On the morning of December 8th, the connection between the iSCSI backend and nfs01 had a hiccup. It retried current in progress writes, and then decided it could resume ok and kept going. The filesystem had “Errors behavior: Continue” set so it kept going (although no actual fs errors were logged, so that may not matter). Shortly after this, NFS locks started failing and builds were getting I/O errors. A lvm snapshot was made and a fsck run on that snapshot, which completed after around 2 hours. A fsck was then run on the actual volume itself, but that took around 8 hours and showed a great deal more corruption than the snapshot had. In order to get things into a good state, we then did a rsync of the snapshot off to our backup storage (which took around 8 hours), and merged that snapshot back as the master fs on the volume (which took around 30min to complete). Then, a reboot and we were back up ok, but there were some small number of builds that were made after the issue started. We purged them from the koji database and re-ran them with the current/valid/repaired filesystem. After that builders were brought back on-line and queued up builds processed and things were back to normal.

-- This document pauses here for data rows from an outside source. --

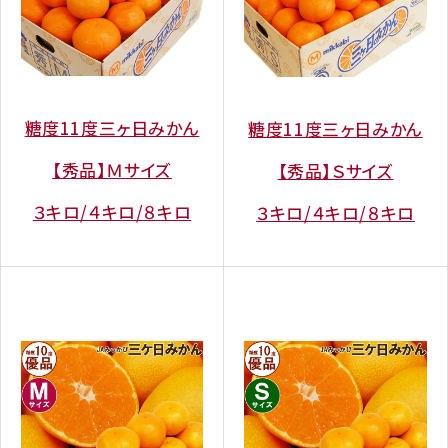
糖度11度三ヶ日みかん
糖度11度三ヶ日みかん
【秀品】Ｍサイズ
【秀品】Ｓサイズ
３キロ/４キロ/８キロ
３キロ/４キロ/８キロ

So, some lessons/ideas here, in no particular order:
- 12TB means most anything you decide to do will take a while to finish. On the plus side that gives you lots of time to think about the next step.
- We should change the default on-error behavior to at least ‘read-only’ on that volume. Then errors would at least stop further corruption, and best prevent the need for a lengthy fsck. It’s not entirely clear if the iSCSI errors would have made the fs hit error condition or not however.
- We could do better about more regular backups of this data. A daily snapshot and rsync off of that snapshot to backup storage could save us time in the event of another backup sync being needed. We would also then have the snapshot to go back to if needed
- Down the road some of the cluster fses might be a good thing to investigate and transition to. If we can spread the backend storage around and have enough nodes, the failure of any one might not be as much impact.
- Perhaps we could add monitoring for iscsi errors and note and react to them quicker
- lvm and it’s snapshots and ability to merge a snapshot back in as primary really helped us out here.
Feel free to chime in with other thoughts or ideas. Hopefully it will be quite some time since we have another outage like this one.